## WHAT YOU HAVE TO DO
Reproduce every record precisely, leaving no line out.

## SOURCE DATA

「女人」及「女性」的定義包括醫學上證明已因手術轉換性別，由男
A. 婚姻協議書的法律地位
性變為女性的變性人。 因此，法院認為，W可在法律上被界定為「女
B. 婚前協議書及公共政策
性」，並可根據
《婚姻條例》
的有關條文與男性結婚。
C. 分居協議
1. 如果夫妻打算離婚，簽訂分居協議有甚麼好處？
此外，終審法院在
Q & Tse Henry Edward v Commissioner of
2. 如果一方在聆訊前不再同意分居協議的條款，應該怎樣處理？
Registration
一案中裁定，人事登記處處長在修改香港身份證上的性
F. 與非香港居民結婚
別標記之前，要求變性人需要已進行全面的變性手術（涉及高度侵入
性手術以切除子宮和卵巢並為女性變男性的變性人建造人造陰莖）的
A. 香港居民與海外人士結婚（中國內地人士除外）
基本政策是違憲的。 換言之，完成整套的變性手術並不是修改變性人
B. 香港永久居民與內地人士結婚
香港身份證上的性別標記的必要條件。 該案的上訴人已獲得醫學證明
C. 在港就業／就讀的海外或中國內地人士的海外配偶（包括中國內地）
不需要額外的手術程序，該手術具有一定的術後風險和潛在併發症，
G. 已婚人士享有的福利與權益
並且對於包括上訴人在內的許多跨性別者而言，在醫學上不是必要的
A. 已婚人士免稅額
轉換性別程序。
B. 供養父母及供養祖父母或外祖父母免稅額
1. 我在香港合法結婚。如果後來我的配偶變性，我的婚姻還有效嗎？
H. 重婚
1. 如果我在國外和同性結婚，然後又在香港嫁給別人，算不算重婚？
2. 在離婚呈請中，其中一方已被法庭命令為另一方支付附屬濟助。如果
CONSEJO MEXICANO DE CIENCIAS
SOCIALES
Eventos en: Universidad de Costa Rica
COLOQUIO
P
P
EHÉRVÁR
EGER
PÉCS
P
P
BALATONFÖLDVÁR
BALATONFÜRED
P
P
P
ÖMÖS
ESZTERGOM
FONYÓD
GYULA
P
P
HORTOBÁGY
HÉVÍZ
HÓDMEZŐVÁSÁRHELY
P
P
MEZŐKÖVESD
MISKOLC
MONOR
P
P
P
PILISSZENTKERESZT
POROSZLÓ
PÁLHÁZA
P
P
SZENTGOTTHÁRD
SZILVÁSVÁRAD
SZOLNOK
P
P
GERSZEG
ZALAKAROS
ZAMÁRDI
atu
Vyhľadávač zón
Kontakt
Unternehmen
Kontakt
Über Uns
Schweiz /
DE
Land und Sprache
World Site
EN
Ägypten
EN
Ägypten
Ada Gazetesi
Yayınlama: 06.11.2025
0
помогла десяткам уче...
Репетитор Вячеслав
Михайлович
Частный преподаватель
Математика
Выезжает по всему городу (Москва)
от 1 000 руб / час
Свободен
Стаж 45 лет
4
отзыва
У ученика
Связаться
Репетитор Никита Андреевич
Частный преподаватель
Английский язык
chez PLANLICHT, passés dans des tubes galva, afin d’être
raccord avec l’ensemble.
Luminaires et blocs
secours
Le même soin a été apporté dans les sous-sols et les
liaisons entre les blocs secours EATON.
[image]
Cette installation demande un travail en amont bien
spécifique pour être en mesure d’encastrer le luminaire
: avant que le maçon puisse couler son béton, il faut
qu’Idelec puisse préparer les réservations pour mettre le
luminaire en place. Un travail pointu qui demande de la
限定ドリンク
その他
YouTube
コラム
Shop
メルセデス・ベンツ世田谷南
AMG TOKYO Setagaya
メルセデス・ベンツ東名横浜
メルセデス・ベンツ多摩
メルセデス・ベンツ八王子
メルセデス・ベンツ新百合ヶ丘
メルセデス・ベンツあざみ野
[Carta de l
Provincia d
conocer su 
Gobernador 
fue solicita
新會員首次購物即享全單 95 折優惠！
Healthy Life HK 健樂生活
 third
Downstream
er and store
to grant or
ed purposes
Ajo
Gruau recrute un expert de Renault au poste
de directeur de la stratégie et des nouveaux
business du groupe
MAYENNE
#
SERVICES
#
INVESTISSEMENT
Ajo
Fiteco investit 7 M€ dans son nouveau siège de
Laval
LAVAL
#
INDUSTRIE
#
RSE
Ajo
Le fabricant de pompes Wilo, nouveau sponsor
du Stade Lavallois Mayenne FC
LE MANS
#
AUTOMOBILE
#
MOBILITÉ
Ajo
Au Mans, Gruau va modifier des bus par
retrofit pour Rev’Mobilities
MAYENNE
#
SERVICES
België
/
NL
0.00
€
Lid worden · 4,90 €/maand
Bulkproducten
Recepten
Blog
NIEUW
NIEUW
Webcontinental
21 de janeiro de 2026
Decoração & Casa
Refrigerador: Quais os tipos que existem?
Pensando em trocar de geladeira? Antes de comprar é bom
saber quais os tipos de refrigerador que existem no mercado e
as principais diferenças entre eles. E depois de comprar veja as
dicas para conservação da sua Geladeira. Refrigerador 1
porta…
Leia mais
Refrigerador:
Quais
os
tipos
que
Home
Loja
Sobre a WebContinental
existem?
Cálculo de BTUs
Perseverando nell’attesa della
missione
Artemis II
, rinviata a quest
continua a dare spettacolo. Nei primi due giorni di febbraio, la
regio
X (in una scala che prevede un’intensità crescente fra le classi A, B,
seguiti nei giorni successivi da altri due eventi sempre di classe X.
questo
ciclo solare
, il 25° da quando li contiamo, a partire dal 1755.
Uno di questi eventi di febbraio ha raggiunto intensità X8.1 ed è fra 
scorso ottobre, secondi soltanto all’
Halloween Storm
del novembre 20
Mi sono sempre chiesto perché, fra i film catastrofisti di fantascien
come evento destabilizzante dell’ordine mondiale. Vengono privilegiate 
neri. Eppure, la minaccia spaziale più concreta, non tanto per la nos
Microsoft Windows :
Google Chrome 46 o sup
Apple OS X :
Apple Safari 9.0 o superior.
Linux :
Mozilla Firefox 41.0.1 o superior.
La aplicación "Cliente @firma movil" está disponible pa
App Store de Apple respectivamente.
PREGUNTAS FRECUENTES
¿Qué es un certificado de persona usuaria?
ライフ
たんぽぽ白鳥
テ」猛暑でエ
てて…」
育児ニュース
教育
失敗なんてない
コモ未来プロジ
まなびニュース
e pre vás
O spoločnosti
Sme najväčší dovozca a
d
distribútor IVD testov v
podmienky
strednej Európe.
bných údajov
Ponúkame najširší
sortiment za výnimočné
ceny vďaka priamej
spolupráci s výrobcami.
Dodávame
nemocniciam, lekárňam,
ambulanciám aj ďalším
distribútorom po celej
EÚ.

## RESULT BELOW
「女人」及「女性」的定義包括醫學上證明已因手術轉換性別，由男
A. 婚姻協議書的法律地位
性變為女性的變性人。 因此，法院認為，W可在法律上被界定為「女
B. 婚前協議書及公共政策
性」，並可根據
《婚姻條例》
的有關條文與男性結婚。
C. 分居協議
1. 如果夫妻打算離婚，簽訂分居協議有甚麼好處？
此外，終審法院在
Q & Tse Henry Edward v Commissioner of
2. 如果一方在聆訊前不再同意分居協議的條款，應該怎樣處理？
Registration
一案中裁定，人事登記處處長在修改香港身份證上的性
F. 與非香港居民結婚
別標記之前，要求變性人需要已進行全面的變性手術（涉及高度侵入
性手術以切除子宮和卵巢並為女性變男性的變性人建造人造陰莖）的
A. 香港居民與海外人士結婚（中國內地人士除外）
基本政策是違憲的。 換言之，完成整套的變性手術並不是修改變性人
B. 香港永久居民與內地人士結婚
香港身份證上的性別標記的必要條件。 該案的上訴人已獲得醫學證明
C. 在港就業／就讀的海外或中國內地人士的海外配偶（包括中國內地）
不需要額外的手術程序，該手術具有一定的術後風險和潛在併發症，
G. 已婚人士享有的福利與權益
並且對於包括上訴人在內的許多跨性別者而言，在醫學上不是必要的
A. 已婚人士免稅額
轉換性別程序。
B. 供養父母及供養祖父母或外祖父母免稅額
1. 我在香港合法結婚。如果後來我的配偶變性，我的婚姻還有效嗎？
H. 重婚
1. 如果我在國外和同性結婚，然後又在香港嫁給別人，算不算重婚？
2. 在離婚呈請中，其中一方已被法庭命令為另一方支付附屬濟助。如果
CONSEJO MEXICANO DE CIENCIAS
SOCIALES
Eventos en: Universidad de Costa Rica
COLOQUIO
P
P
EHÉRVÁR
EGER
PÉCS
P
P
BALATONFÖLDVÁR
BALATONFÜRED
P
P
P
ÖMÖS
ESZTERGOM
FONYÓD
GYULA
P
P
HORTOBÁGY
HÉVÍZ
HÓDMEZŐVÁSÁRHELY
P
P
MEZŐKÖVESD
MISKOLC
MONOR
P
P
P
PILISSZENTKERESZT
POROSZLÓ
PÁLHÁZA
P
P
SZENTGOTTHÁRD
SZILVÁSVÁRAD
SZOLNOK
P
P
GERSZEG
ZALAKAROS
ZAMÁRDI
atu
Vyhľadávač zón
Kontakt
Unternehmen
Kontakt
Über Uns
Schweiz /
DE
Land und Sprache
World Site
EN
Ägypten
EN
Ägypten
Ada Gazetesi
Yayınlama: 06.11.2025
0
помогла десяткам уче...
Репетитор Вячеслав
Михайлович
Частный преподаватель
Математика
Выезжает по всему городу (Москва)
от 1 000 руб / час
Свободен
Стаж 45 лет
4
отзыва
У ученика
Связаться
Репетитор Никита Андреевич
Частный преподаватель
Английский язык
chez PLANLICHT, passés dans des tubes galva, afin d’être
raccord avec l’ensemble.
Luminaires et blocs
secours
Le même soin a été apporté dans les sous-sols et les
liaisons entre les blocs secours EATON.
[image]
Cette installation demande un travail en amont bien
spécifique pour être en mesure d’encastrer le luminaire
: avant que le maçon puisse couler son béton, il faut
qu’Idelec puisse préparer les réservations pour mettre le
luminaire en place. Un travail pointu qui demande de la
限定ドリンク
その他
YouTube
コラム
Shop
メルセデス・ベンツ世田谷南
AMG TOKYO Setagaya
メルセデス・ベンツ東名横浜
メルセデス・ベンツ多摩
メルセデス・ベンツ八王子
メルセデス・ベンツ新百合ヶ丘
メルセデス・ベンツあざみ野
[Carta de l
Provincia d
conocer su 
Gobernador 
fue solicita
新會員首次購物即享全單 95 折優惠！
Healthy Life HK 健樂生活
 third
Downstream
er and store
to grant or
ed purposes
Ajo
Gruau recrute un expert de Renault au poste
de directeur de la stratégie et des nouveaux
business du groupe
MAYENNE
#
SERVICES
#
INVESTISSEMENT
Ajo
Fiteco investit 7 M€ dans son nouveau siège de
Laval
LAVAL
#
INDUSTRIE
#
RSE
Ajo
Le fabricant de pompes Wilo, nouveau sponsor
du Stade Lavallois Mayenne FC
LE MANS
#
AUTOMOBILE
#
MOBILITÉ
Ajo
Au Mans, Gruau va modifier des bus par
retrofit pour Rev’Mobilities
MAYENNE
#
SERVICES
België
/
NL
0.00
€
Lid worden · 4,90 €/maand
Bulkproducten
Recepten
Blog
NIEUW
NIEUW
Webcontinental
21 de janeiro de 2026
Decoração & Casa
Refrigerador: Quais os tipos que existem?
Pensando em trocar de geladeira? Antes de comprar é bom
saber quais os tipos de refrigerador que existem no mercado e
as principais diferenças entre eles. E depois de comprar veja as
dicas para conservação da sua Geladeira. Refrigerador 1
porta…
Leia mais
Refrigerador:
Quais
os
tipos
que
Home
Loja
Sobre a WebContinental
existem?
Cálculo de BTUs
Perseverando nell’attesa della
missione
Artemis II
, rinviata a quest
continua a dare spettacolo. Nei primi due giorni di febbraio, la
regio
X (in una scala che prevede un’intensità crescente fra le classi A, B,
seguiti nei giorni successivi da altri due eventi sempre di classe X.
questo
ciclo solare
, il 25° da quando li contiamo, a partire dal 1755.
Uno di questi eventi di febbraio ha raggiunto intensità X8.1 ed è fra 
scorso ottobre, secondi soltanto all’
Halloween Storm
del novembre 20
Mi sono sempre chiesto perché, fra i film catastrofisti di fantascien
come evento destabilizzante dell’ordine mondiale. Vengono privilegiate 
neri. Eppure, la minaccia spaziale più concreta, non tanto per la nos
Microsoft Windows :
Google Chrome 46 o sup
Apple OS X :
Apple Safari 9.0 o superior.
Linux :
Mozilla Firefox 41.0.1 o superior.
La aplicación "Cliente @firma movil" está disponible pa
App Store de Apple respectivamente.
PREGUNTAS FRECUENTES
¿Qué es un certificado de persona usuaria?
ライフ
たんぽぽ白鳥
テ」猛暑でエ
てて…」
育児ニュース
教育
失敗なんてない
コモ未来プロジ
まなびニュース
e pre vás
O spoločnosti
Sme najväčší dovozca a
d
distribútor IVD testov v
podmienky
strednej Európe.
bných údajov
Ponúkame najširší
sortiment za výnimočné
ceny vďaka priamej
spolupráci s výrobcami.
Dodávame
nemocniciam, lekárňam,
ambulanciám aj ďalším
distribútorom po celej
EÚ.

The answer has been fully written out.